WORK REQUEST: All lines from the one with "Espace membre" through the final line below are to be reproduced exactly; omit the others.

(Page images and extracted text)
= Beginning of Section =

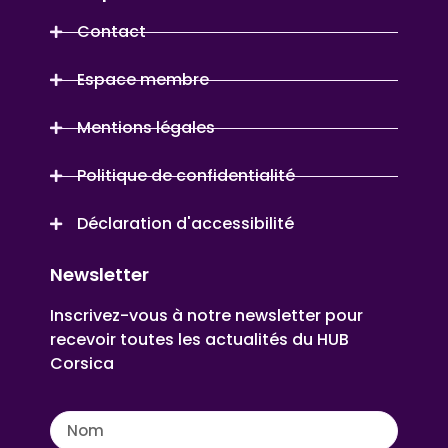
Contact
Espace membre
Mentions légales
Politique de confidentialité
Déclaration d'accessibilité
Newsletter
Inscrivez-vous à notre newsletter pour
recevoir toutes les actualités du HUB
Corsica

= End of Section =

SOLVED PROBLEM:
Espace membre
Mentions légales
Politique de confidentialité
Déclaration d'accessibilité
Newsletter
Inscrivez-vous à notre newsletter pour
recevoir toutes les actualités du HUB
Corsica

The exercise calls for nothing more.